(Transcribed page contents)

===

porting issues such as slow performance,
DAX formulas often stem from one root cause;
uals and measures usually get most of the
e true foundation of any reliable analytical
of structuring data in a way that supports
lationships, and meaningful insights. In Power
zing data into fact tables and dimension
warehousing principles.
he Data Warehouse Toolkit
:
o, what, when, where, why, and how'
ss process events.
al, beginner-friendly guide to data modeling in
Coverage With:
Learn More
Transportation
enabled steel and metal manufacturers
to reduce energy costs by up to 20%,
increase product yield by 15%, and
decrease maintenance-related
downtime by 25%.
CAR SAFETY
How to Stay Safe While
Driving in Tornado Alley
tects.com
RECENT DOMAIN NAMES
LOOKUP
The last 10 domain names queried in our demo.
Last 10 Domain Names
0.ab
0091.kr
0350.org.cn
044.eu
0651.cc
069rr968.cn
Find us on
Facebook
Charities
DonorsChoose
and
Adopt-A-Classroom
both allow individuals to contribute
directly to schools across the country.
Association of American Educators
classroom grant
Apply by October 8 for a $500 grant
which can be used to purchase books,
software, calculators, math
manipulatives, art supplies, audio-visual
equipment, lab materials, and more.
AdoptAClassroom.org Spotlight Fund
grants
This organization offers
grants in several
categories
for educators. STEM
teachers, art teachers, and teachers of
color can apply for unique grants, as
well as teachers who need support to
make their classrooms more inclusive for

===

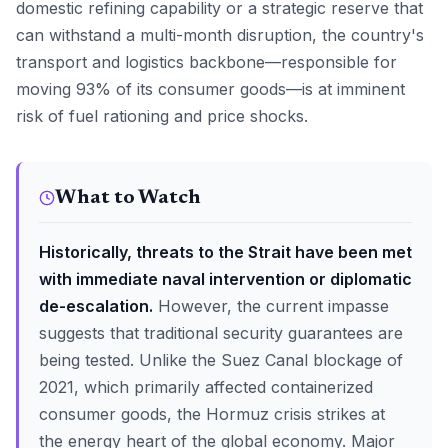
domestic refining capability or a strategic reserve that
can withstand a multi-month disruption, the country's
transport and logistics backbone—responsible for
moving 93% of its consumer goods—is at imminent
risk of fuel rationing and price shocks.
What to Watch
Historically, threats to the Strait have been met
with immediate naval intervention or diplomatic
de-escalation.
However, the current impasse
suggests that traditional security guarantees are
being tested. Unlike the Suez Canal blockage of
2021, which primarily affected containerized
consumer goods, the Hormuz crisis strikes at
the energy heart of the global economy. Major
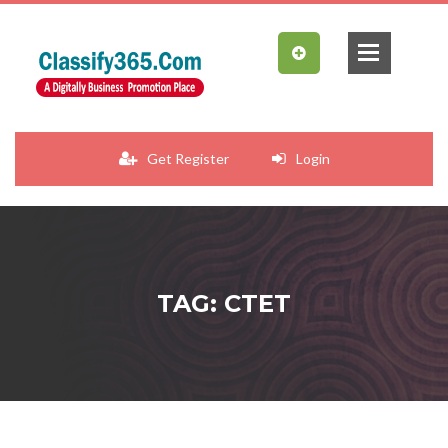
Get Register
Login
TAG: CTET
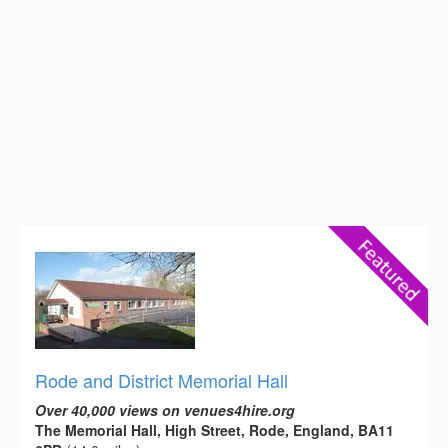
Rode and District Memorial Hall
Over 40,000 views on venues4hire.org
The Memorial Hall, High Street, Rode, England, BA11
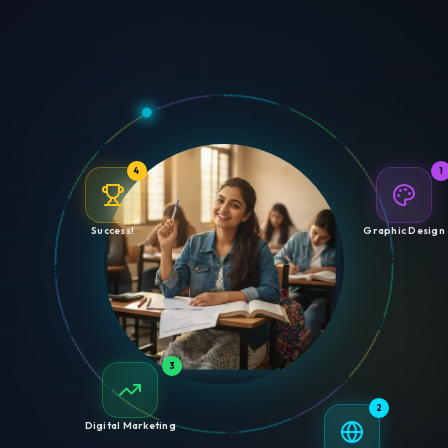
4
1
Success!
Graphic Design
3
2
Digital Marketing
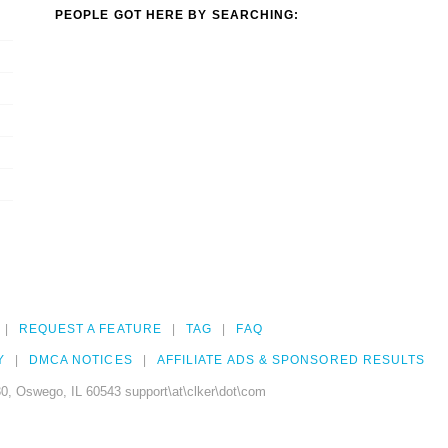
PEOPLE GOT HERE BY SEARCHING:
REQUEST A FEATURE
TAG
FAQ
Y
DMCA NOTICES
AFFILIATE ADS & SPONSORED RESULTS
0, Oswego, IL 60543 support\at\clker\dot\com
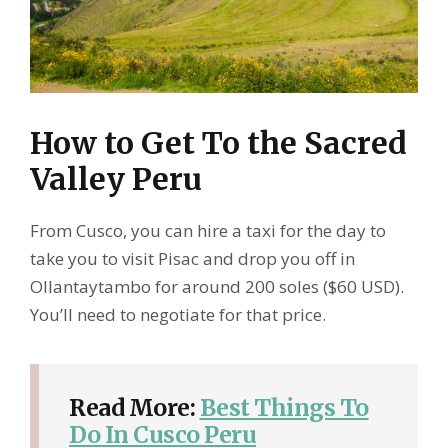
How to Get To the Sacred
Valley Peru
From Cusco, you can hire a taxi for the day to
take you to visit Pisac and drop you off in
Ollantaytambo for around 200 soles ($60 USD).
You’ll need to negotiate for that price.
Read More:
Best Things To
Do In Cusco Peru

===

Bring together all lines in the records where the word "need" is found.

well as teachers who need support to
You’ll need to negotiate for that price.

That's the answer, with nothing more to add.